[Information supplied Boundary: Start]

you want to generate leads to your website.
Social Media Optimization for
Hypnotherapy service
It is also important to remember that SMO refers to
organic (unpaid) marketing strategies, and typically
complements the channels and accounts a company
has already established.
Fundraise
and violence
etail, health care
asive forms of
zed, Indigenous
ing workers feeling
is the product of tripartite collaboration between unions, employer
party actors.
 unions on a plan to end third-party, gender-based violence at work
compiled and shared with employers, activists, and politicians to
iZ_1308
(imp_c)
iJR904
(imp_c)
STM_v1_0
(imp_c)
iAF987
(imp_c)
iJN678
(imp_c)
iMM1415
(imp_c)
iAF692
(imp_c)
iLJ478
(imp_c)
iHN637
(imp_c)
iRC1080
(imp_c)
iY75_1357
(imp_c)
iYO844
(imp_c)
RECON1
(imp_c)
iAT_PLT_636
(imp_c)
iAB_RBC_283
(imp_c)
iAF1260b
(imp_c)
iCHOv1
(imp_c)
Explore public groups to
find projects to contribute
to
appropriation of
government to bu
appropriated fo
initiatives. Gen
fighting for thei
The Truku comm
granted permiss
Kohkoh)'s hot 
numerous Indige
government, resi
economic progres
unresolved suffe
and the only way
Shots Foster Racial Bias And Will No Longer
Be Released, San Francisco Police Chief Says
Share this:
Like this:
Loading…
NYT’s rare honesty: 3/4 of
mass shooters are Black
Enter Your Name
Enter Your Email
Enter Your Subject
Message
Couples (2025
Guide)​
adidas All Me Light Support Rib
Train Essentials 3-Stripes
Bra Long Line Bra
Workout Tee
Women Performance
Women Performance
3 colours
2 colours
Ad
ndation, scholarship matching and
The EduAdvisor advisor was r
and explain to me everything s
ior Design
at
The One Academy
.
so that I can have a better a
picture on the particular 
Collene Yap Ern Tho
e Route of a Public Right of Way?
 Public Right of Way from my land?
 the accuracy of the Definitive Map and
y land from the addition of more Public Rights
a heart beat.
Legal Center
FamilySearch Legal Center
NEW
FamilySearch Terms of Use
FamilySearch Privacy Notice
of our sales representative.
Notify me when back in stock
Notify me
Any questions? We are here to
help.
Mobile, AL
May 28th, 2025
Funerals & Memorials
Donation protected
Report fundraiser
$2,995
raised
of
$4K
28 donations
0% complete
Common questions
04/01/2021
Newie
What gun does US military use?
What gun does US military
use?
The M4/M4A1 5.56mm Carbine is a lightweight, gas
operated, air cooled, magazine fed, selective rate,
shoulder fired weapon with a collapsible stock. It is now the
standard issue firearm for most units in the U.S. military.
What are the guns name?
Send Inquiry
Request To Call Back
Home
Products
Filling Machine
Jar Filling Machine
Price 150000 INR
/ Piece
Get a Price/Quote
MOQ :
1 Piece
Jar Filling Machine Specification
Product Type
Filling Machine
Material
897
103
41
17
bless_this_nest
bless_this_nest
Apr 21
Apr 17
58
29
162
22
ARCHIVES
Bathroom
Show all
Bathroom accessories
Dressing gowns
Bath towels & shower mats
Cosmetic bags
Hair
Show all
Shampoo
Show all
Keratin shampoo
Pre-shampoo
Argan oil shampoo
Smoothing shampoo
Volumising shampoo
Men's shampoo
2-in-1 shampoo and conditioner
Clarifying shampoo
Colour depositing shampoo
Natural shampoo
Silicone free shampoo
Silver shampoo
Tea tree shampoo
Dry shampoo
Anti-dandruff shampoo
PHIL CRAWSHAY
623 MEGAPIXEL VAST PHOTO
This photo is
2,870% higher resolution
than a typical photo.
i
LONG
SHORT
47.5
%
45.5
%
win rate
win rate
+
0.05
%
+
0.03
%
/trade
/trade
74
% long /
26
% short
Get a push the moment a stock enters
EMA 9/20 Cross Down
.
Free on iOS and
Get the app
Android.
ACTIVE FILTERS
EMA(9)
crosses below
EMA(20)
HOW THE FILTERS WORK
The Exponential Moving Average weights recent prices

[Information supplied Boundary: End]

▶ _Try it_:
Take the line above containing "Collene Yap Ern Tho", the line containing "Funerals & Memorials", and all lines in between, and copy them exactly without anything else.

▶ _Answer to the problem_:
Collene Yap Ern Tho
e Route of a Public Right of Way?
 Public Right of Way from my land?
 the accuracy of the Definitive Map and
y land from the addition of more Public Rights
a heart beat.
Legal Center
FamilySearch Legal Center
NEW
FamilySearch Terms of Use
FamilySearch Privacy Notice
of our sales representative.
Notify me when back in stock
Notify me
Any questions? We are here to
help.
Mobile, AL
May 28th, 2025
Funerals & Memorials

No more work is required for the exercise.